Saved entries:
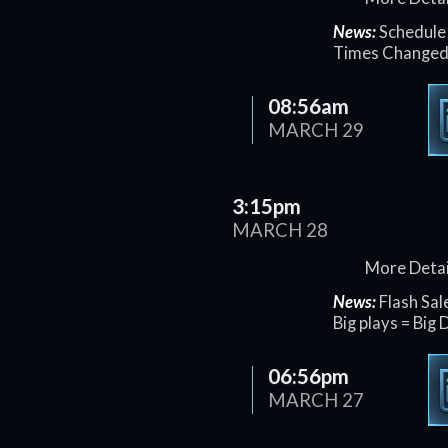
News:
Schedule 
Times Change
08:56am
MARCH 29
3:15pm
MARCH 28
More Detai
News:
Flash Sal
Big plays = Big 
06:56pm
MARCH 27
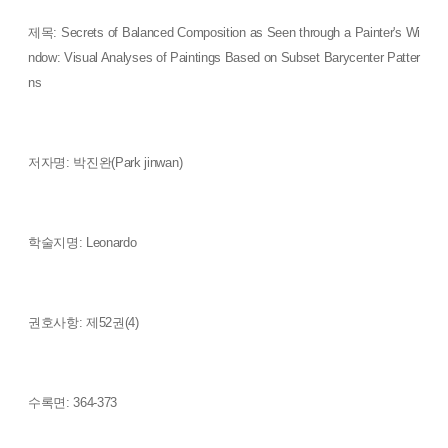
제목: Secrets of Balanced Composition as Seen through a Painter's Wi
ndow: Visual Analyses of Paintings Based on Subset Barycenter Patter
ns
저자명: 박진완(Park jinwan)
학술지명: Leonardo
권호사항: 제52권(4)
수록면: 364-373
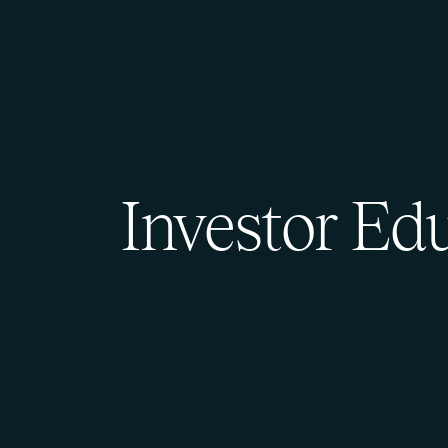
Investor Ed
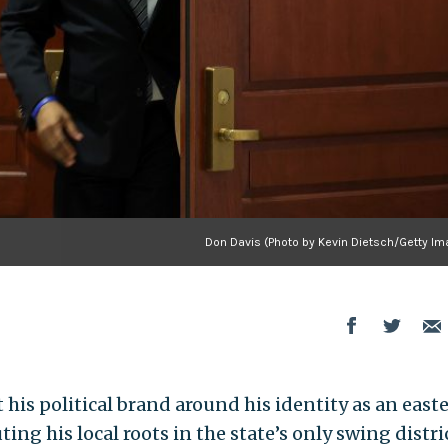
Don Davis (Photo by Kevin Dietsch/Getty Im
lt his political brand around his identity as an east
ing his local roots in the state’s only swing distric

■ **Goal of the exercise**:
Transcribe exactly the lines from the one containing "lt his political" through the end of the records, both included, and nothing else.

■ **Answer for the task**:
lt his political brand around his identity as an east
ing his local roots in the state’s only swing distric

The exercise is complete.